Than it would also mean we have to put K aside otherwise we always look through him and never really listen. We do not find out for ourselves. And would that not mean to really start with what troubles us in everyday life? Like Carl said there is suffering. Is that what troubles us a fact to us? Like self-centredness, being aggressive, violent, suffering, fear etc. Only if it is a fact to us we can start together. Otherwise it is only a waste of time to meet. So far I have the impression that we too often hide ourselves behind K and justify our arguments through him or try to convey things through him. So we do not meet directly, naked and vulnerable. Have a relaxing sunday. Erik

Am I free to listen to you? That’s my only concern. That’s my starting point. And I can only find this out in a dialogue with other people. It is not something I can work out in advance on my own; because on my own I can convince myself of all sorts of things and so deceive myself very easily. It is only a vital, living concern when it is addressed in the heart of our conversation together. Then it is no different from passion. Passion doesn’t come from ideas, beliefs and conclusions. We may fight for our ideals and principles, but that isn’t passion; that’s just a conditioned reflex. Listening itself is the highest form of passion. To be naked and vulnerable expresses this somewhat if I understand what it means to be stripped completely of all my psychological protections. Then all resistance between us has disappeared.
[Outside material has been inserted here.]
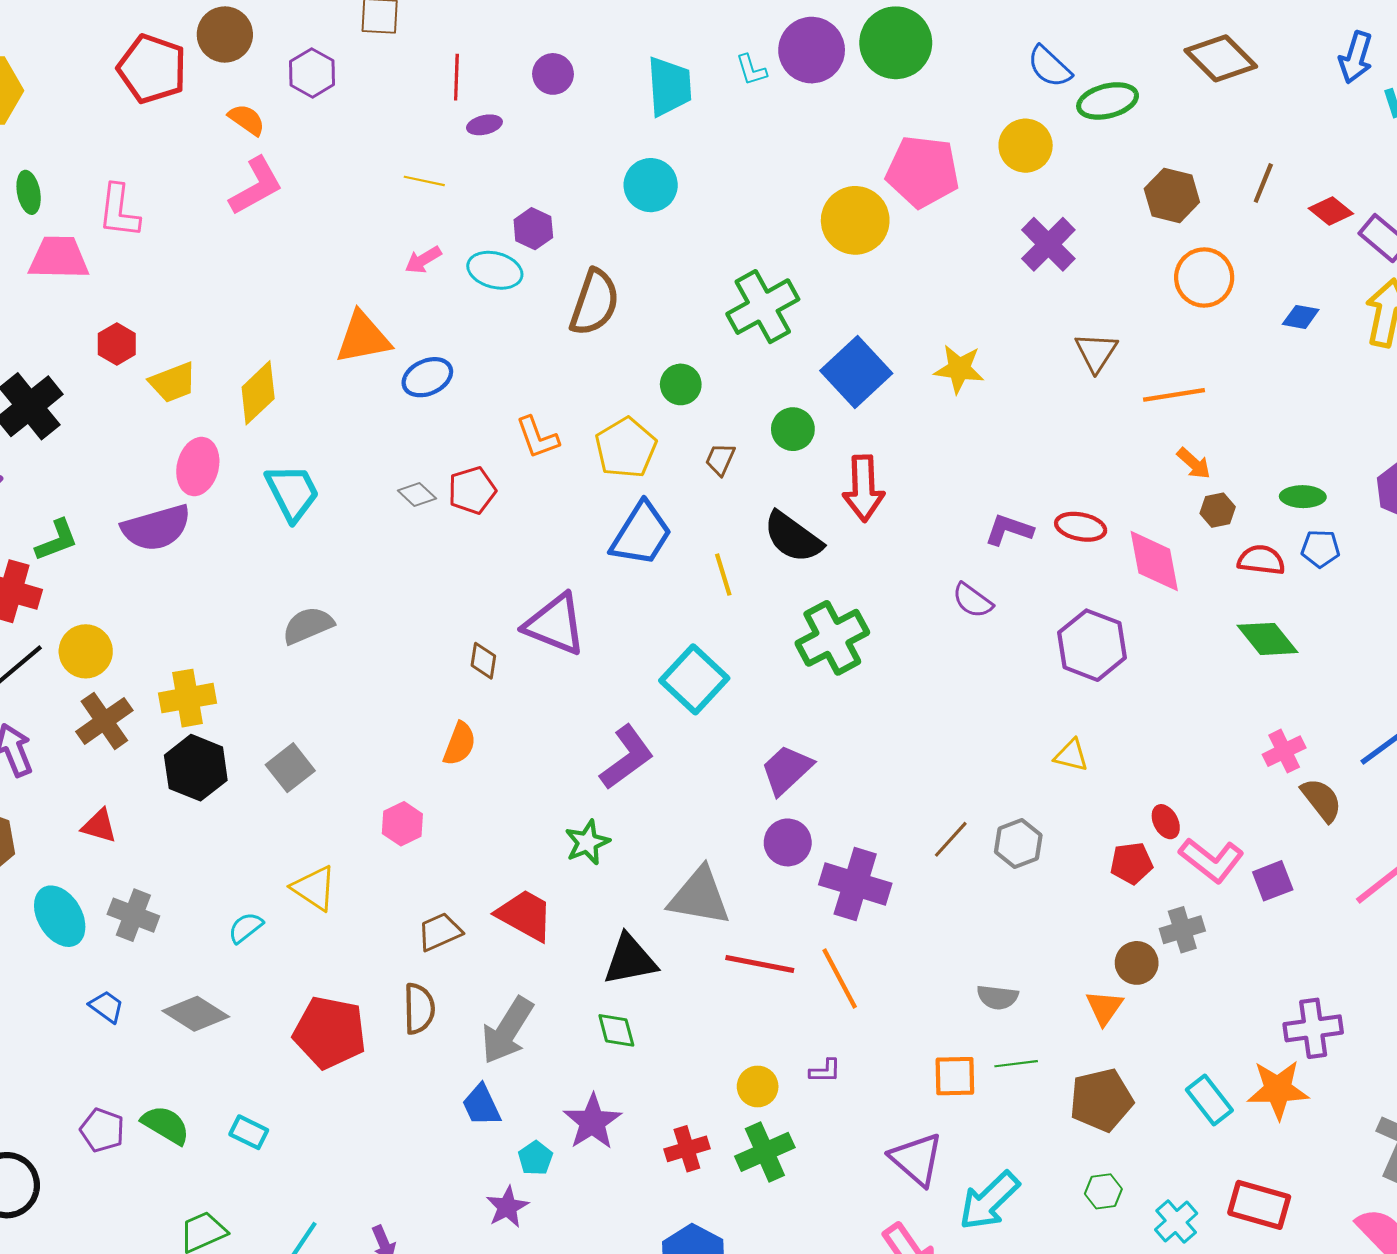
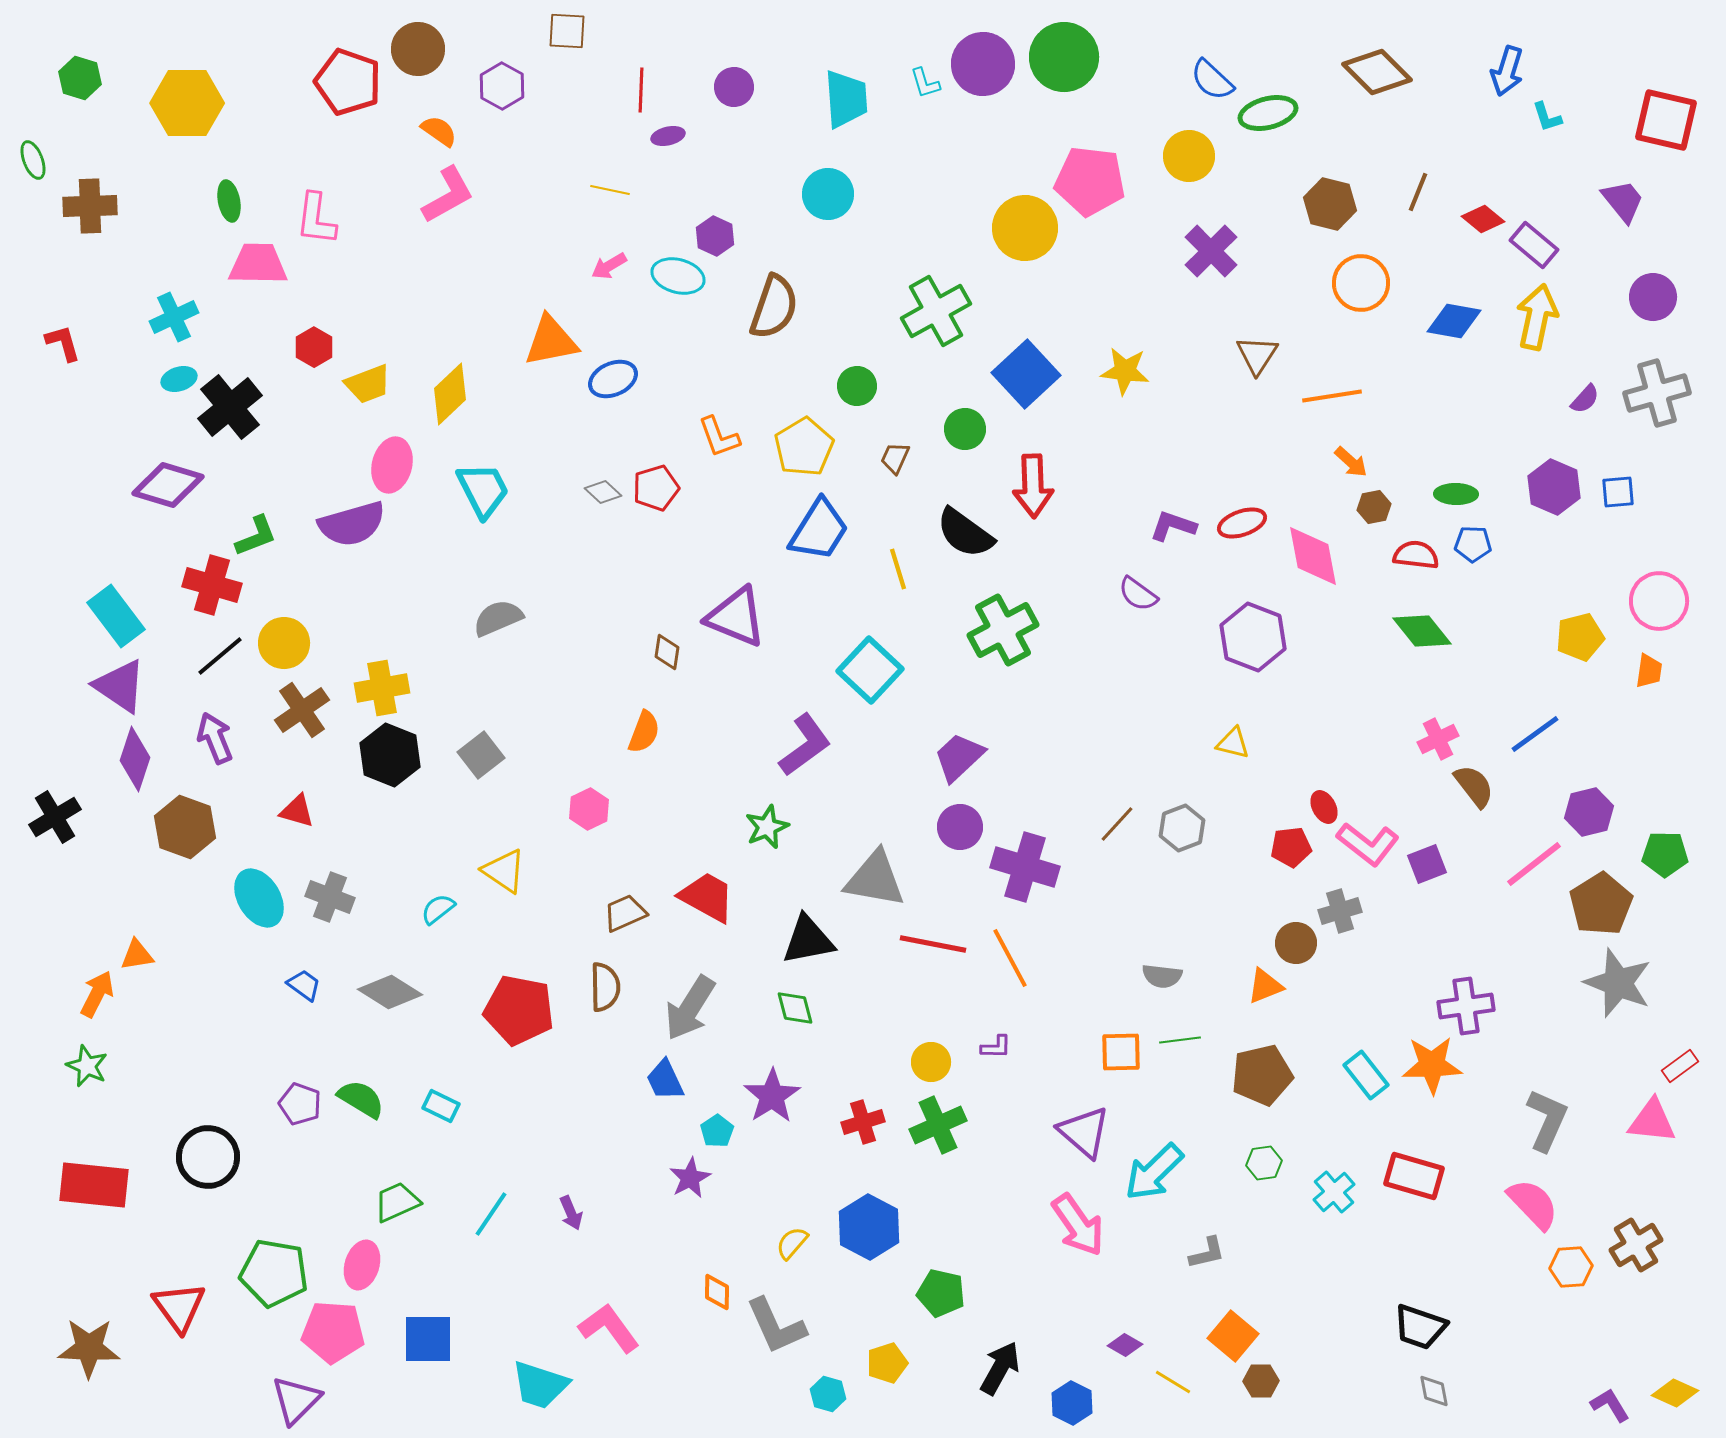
blue diamond: (1301, 317) -> (1454, 321), size x1.5
red ellipse: (1081, 527) -> (1242, 523), turned -30
orange triangle: (1104, 1008) -> (1265, 986), turned 33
Then, if you persist in clinging to your beliefs and opinions, this is all that exists in the space between us; and in such space those beliefs and opinions are exposed for what they are. They are not being resisted. But once they have been laid out, explained, clarified, what meaning do they have? In the light of the present moment, where there is just the two of us or just the twelve of us, why is there the need to bring in anything else at all to explain the nature of this relationship and our meeting together? I can only ever bring in my self-interest; I can disturb the pool of dialogue over and over again. Or I dive into the pool and disappear.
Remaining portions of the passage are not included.